In “the Arrival,” a 1996 Sci-Fi, Charlie Sheen stars as a radio astronomer who scans the heavens for signs of extra-terrestrial intelligence. His radio telescope is trained on the stars, hoping to pick up a narrow band of radiation that would belie the communication of an advanced civilization beyond our solar system. A poster on his office wall says, “ARE WE ALONE?”
Sheen is simply a latter-day Magi, scanning the heavens, looking to the stars, asking, “Is there something out there? Something beyond? Is there anybody coming to us? Any hope beyond this tiny planet?”
The delicious ambiguity of Advent is: The Arrival has already happened (two thousand years ago), and yet God’s coming is always a mystery—which means it cannot be seen, understood and known with the eye of the flesh. Only the inner eye can perceive this coming, welcome this arrival.
This is why Advent is a time to quiet down, sit still for a moment, and open that inner eye.
Asking people to do that in the crazed season of December has always been difficult. But now I sense that perhaps more and more people are ready to do something so absurd as to be quiet and still for a moment in December. Not because the culture is getting quieter and calmer of course. Just the opposite. Now that Thanksgiving Day is called Black Thursday and “Christmas” has officially cannibalized another major holiday, I think people are sick of “Christmas.” They are ready to get off that freight train to lunacy.

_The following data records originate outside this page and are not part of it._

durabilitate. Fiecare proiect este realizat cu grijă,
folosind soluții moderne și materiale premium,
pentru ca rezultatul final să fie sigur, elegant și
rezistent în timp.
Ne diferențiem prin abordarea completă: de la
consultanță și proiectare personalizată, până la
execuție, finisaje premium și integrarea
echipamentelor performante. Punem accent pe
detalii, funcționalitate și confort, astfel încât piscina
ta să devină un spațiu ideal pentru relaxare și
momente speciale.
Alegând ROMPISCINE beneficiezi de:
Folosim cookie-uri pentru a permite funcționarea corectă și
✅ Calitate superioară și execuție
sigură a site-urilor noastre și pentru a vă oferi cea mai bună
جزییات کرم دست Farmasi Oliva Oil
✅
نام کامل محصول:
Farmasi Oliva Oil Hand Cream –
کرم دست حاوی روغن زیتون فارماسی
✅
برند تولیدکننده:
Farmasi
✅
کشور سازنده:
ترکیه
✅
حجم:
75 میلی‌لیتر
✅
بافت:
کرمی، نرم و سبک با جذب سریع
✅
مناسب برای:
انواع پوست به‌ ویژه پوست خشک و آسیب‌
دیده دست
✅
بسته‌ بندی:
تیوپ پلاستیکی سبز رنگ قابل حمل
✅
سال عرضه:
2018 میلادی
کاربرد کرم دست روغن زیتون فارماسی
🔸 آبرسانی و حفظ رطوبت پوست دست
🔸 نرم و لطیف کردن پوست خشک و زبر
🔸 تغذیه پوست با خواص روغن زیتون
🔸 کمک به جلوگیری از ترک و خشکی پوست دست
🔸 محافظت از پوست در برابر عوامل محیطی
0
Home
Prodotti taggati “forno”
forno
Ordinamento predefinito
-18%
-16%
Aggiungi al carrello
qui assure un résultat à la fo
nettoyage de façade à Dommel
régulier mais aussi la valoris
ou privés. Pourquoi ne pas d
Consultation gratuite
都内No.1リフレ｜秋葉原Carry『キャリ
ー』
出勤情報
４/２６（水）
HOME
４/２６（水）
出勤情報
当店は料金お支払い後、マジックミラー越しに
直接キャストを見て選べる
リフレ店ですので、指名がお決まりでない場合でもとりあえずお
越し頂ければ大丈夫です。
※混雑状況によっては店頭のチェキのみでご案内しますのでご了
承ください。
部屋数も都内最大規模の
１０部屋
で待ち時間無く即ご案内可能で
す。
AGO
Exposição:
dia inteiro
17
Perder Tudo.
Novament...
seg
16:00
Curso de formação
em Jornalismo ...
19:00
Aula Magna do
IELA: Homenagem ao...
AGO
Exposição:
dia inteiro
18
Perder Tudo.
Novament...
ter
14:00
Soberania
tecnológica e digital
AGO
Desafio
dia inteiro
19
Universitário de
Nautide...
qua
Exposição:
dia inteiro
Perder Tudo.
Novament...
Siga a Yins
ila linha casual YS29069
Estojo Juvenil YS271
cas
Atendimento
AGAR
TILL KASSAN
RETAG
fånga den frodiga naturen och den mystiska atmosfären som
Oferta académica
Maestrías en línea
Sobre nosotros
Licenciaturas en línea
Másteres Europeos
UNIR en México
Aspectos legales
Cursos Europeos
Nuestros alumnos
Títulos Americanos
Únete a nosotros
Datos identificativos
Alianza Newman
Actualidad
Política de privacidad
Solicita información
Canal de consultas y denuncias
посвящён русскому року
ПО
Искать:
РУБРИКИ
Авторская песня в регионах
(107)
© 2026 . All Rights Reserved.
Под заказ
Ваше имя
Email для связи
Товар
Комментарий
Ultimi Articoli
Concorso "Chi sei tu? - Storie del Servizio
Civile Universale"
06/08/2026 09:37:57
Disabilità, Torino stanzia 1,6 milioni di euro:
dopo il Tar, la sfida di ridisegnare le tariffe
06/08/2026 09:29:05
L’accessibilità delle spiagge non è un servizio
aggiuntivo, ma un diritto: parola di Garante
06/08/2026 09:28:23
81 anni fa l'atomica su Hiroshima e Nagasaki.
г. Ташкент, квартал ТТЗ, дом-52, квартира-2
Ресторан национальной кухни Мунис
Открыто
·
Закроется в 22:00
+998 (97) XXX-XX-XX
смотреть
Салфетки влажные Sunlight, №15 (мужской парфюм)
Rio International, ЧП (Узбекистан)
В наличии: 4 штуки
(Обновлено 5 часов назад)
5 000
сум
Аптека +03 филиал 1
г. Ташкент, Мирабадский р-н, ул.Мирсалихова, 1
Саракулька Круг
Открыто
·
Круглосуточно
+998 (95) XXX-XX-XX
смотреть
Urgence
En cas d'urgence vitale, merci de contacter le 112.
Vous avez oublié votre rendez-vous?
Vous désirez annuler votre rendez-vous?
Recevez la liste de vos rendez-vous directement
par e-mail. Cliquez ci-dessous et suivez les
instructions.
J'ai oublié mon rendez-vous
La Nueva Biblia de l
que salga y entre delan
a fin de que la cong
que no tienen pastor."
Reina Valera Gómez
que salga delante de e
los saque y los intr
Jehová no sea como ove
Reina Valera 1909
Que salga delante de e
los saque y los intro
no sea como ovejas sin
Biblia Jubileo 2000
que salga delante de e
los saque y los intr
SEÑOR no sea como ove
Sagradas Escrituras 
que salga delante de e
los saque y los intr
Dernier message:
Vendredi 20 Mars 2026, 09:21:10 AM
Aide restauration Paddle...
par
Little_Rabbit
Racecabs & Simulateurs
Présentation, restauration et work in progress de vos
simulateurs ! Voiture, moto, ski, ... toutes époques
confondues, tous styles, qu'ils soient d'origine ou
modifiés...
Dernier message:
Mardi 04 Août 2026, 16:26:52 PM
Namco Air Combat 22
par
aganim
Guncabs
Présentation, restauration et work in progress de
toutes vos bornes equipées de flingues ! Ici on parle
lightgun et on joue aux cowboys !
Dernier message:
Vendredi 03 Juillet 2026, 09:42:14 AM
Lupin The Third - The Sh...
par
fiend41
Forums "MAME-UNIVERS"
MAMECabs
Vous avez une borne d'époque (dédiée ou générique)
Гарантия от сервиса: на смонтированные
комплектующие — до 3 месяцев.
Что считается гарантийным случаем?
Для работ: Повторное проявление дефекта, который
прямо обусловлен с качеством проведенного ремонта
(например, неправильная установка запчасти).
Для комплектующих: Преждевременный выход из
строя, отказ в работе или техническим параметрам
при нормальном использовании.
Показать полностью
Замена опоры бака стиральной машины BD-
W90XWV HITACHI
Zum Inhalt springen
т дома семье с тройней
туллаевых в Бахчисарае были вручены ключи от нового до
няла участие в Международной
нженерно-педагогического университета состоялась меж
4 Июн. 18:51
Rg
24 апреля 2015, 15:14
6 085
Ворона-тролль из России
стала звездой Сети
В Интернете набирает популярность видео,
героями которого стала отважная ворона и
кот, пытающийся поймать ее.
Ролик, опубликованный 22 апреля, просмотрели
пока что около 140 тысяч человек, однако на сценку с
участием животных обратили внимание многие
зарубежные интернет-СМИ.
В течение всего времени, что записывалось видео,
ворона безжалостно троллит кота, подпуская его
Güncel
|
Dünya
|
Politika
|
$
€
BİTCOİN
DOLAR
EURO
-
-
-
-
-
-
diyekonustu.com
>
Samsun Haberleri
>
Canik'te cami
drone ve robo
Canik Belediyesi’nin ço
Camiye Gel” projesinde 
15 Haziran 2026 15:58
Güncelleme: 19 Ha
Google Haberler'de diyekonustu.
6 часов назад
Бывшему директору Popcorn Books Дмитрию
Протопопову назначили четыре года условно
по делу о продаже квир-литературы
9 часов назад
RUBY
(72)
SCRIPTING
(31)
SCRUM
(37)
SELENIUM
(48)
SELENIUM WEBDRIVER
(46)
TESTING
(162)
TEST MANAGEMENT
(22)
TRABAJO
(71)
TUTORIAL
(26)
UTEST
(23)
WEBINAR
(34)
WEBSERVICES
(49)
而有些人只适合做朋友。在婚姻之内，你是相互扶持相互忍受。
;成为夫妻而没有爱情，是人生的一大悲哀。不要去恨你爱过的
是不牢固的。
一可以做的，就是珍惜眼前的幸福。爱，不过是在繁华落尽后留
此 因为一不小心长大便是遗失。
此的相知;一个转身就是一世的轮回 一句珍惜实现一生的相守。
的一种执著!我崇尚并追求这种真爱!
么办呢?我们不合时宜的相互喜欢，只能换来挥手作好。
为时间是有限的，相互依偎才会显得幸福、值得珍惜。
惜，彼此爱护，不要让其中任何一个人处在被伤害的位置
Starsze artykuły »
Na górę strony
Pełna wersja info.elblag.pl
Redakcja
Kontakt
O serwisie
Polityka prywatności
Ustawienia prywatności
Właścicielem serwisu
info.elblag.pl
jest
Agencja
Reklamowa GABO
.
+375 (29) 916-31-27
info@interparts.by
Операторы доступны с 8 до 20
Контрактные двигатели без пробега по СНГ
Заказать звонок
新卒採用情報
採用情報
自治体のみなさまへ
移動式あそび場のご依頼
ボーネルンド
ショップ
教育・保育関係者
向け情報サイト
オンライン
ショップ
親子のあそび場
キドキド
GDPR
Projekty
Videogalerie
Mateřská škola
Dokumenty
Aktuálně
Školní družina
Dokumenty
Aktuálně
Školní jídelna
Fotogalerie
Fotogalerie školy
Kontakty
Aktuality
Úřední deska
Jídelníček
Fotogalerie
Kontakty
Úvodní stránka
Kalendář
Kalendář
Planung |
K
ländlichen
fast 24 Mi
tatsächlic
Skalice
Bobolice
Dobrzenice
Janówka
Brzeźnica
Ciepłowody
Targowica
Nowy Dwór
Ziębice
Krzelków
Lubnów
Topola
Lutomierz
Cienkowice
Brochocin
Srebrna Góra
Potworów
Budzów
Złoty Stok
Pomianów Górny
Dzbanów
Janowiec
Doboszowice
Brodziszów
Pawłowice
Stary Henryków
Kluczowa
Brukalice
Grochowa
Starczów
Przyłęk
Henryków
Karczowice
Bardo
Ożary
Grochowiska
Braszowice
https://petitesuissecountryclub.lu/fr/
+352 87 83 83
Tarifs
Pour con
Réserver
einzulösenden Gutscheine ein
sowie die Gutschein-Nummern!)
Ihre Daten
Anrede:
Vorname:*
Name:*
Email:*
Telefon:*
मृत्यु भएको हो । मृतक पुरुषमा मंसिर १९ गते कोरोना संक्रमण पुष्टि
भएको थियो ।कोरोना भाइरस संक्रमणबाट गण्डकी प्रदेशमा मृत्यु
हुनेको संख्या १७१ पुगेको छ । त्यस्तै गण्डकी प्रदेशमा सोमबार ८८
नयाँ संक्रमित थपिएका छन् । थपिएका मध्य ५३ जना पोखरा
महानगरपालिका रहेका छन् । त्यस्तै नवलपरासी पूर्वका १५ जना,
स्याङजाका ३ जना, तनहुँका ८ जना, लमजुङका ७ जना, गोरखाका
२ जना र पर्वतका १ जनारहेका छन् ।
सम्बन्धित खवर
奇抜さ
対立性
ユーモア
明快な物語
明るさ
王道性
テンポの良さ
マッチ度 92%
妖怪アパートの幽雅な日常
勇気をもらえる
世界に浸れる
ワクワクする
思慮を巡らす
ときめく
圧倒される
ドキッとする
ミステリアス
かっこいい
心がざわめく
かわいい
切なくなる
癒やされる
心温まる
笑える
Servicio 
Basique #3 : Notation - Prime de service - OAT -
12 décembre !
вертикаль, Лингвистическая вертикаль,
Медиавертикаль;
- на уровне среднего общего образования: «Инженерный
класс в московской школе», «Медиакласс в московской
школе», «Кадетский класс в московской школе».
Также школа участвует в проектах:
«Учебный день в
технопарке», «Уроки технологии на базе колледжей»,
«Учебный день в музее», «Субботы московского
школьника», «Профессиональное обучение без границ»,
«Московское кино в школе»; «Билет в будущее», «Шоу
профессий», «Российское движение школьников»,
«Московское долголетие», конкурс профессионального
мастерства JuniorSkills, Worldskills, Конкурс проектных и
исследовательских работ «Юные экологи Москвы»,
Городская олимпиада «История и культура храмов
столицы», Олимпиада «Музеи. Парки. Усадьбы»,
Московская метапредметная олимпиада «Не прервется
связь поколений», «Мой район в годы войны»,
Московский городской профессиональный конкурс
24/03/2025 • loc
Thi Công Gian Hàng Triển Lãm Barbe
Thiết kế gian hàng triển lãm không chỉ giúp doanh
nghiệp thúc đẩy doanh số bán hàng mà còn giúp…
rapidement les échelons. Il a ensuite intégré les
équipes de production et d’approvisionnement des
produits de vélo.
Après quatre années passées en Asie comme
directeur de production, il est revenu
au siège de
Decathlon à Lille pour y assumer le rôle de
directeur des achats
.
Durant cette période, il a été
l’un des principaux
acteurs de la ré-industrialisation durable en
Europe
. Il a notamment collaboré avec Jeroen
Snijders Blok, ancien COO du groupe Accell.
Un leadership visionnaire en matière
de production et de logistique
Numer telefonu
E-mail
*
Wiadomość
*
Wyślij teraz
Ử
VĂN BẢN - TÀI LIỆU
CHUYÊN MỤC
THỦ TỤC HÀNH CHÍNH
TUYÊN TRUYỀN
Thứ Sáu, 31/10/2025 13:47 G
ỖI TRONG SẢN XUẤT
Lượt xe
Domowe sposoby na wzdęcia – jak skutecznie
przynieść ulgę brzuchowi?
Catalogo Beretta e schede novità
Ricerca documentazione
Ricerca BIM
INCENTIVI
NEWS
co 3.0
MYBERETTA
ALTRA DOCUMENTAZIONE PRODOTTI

If you think you might be one of those people, Advent is ever more your season. You can let others rush addlepated into premature Yuletide while you enjoy a season of expectant waiting, scanning the heavens like Sheen, like the Persian astrologers, watching for any sign of a coming that has already arrived, praying only for the grace to see—with that inner eye—what is not only around you, but within you.
Actually, I invite you to do that right now.
Take a deep, cleansing breath. And sit quietly for three minutes. Close your eyes and attend only to the sound of your own breathing (if you’re like me you will also feel your heart beating—even racing—in your chest). But if you stay with it for a few minutes, a mysterious thing happens.
(Let me know what you experience.)
Advent blessings to you.
clark johnson says
David, as always, no a days, when I meditate, my mind sees a bluish sort of light blue color. No thoughts eneter any more just sort of peaceful. See what happens after years of practice!
What a beautiful image of meditation, Clark. I can tell you are a pray-er AND a painter–you meditate in color!